Monty xiphmont at xiph.org
Mon Mar 18 13:53:33 PST 2002



> As we're trying to put libvorbis on LEON chip running on XSV-800 FPGA
> board, the code runs now (simple player using Pthread on RTEMS/LEON)  but
> it seems that we have to implement some functions in hardware in order to
> help speed up the decoding process. We target this mdct_backward()
> first. Do you have any comment? Is there any other hardware-friendly and
> computation-intensive functions?

Most other operations are vectorizable...  The LSP filter code (only
used by re-pc bitstreams) could also benefit from
optimization/hardware implementation.  Aside from MDCT, there are no
other huge, expensive black-box transforms in decode.

> I am looking at the code from http://sourceforge.net/projects/ivdev/
> provided by Mr.Dan Conti and trying to make it "compilable" with gcc on
> Linux (if I have duplicating anyone's work please let me know :) ). As we
> have the limit that our FPU can run at only 25 MHz (which might not be
> fast enough to decode Ogg/Vorbis), we prefer to go with the no-fpu version
> so that we could run with higher frequency.

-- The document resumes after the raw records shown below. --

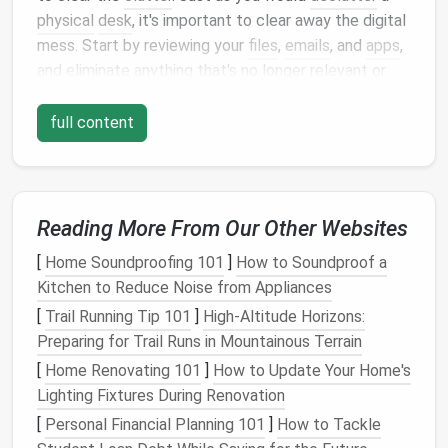
physical
desk
, it's important to clear away the digital
mess. Start by reviewing your
files
,
emails
, and
apps
,
and eliminate anything that's no longer relevant or
useful.
full content
Action
Steps
:
Delete or Archive Old
Files
: Go through your
digital
folders
and delete
files
you no longer
need. Use
cloud storage
or an
external hard
Reading More From Our Other Websites
drive
to archive
important documents
that don't
[
Home Soundproofing 101
]
How to Soundproof a
need to be accessed frequently.
Kitchen to Reduce Noise from Appliances
Unsubscribe from Unnecessary
Emails
: Over
[
Trail Running Tip 101
]
High-Altitude Horizons:
time,
email inboxes
can become overwhelming
Preparing for Trail Runs in Mountainous Terrain
with
newsletters
,
promotional emails
, and spam.
[
Home Renovating 101
]
How to Update Your Home's
Unsubscribe from
mailing lists
that no longer
Lighting Fixtures During Renovation
serve you.
Organize Your
Desktop
: The
desktop
is often
[
Personal Financial Planning 101
]
How to Tackle
the first place where
files
get dumped. Remove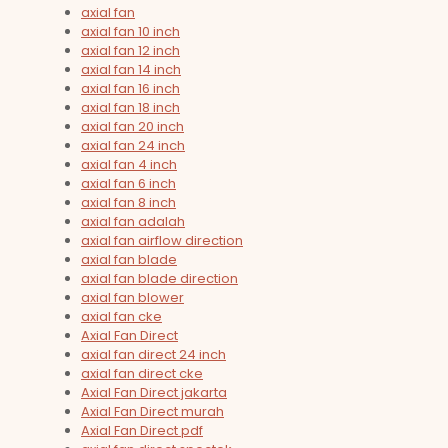
axial fan
axial fan 10 inch
axial fan 12 inch
axial fan 14 inch
axial fan 16 inch
axial fan 18 inch
axial fan 20 inch
axial fan 24 inch
axial fan 4 inch
axial fan 6 inch
axial fan 8 inch
axial fan adalah
axial fan airflow direction
axial fan blade
axial fan blade direction
axial fan blower
axial fan cke
Axial Fan Direct
axial fan direct 24 inch
axial fan direct cke
Axial Fan Direct jakarta
Axial Fan Direct murah
Axial Fan Direct pdf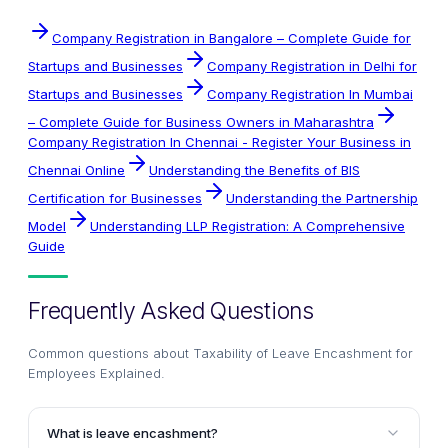
Company Registration in Bangalore – Complete Guide for
Startups and Businesses
Company Registration in Delhi for
Startups and Businesses
Company Registration In Mumbai
– Complete Guide for Business Owners in Maharashtra
Company Registration In Chennai - Register Your Business in
Chennai Online
Understanding the Benefits of BIS
Certification for Businesses
Understanding the Partnership
Model
Understanding LLP Registration: A Comprehensive
Guide
Frequently Asked Questions
Common questions about
Taxability of Leave Encashment for
Employees Explained
.
What is leave encashment?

The ivdev code is useful, but there are important caveats to keep in
mind if you're going to put time into using it:

First and foremost, there's a few crash bugs in the ivdev code [to my
memory, one is in the bank switching ASM in
block.c:vorbis_synthesis_blockin(), code that has long since been
replaced in the reference encoder.  The other is in other ASM blocks
that make use of the condition code register; that register is not
marked as clobbered.  I'll freely admit that these two bugs are
actually my own fault ;-]

Secondly, the fixed-point conversion done in the code can't handle the
range necessary to deal with Vorbis 1.0 files; the range behavior
hardwired into the implementation was mostly sufficient for beta four,
but the codebooks and multiplication vectors for 1.0 simply can't fit
in 32 bits with a fixed point.  32.32 would work, as would a binary
point that could move within a 32 bit range (ARM cores can give this
to an only mildly clever implementation for free; this is the approach
I've taken).

So, in summary, the ivdev code is a fork of Vorbis from a long time
ago and doesn't reflect the stacks of bugfixes or complete 1.0 feature
set.  It does not work with any Ogg files produced by an Ogg encoder
from the past year or so, and it's my humble [but correct] opinion
that starting over with a fixed point port from current CVS is an
easier task than bringing ivdev up to date.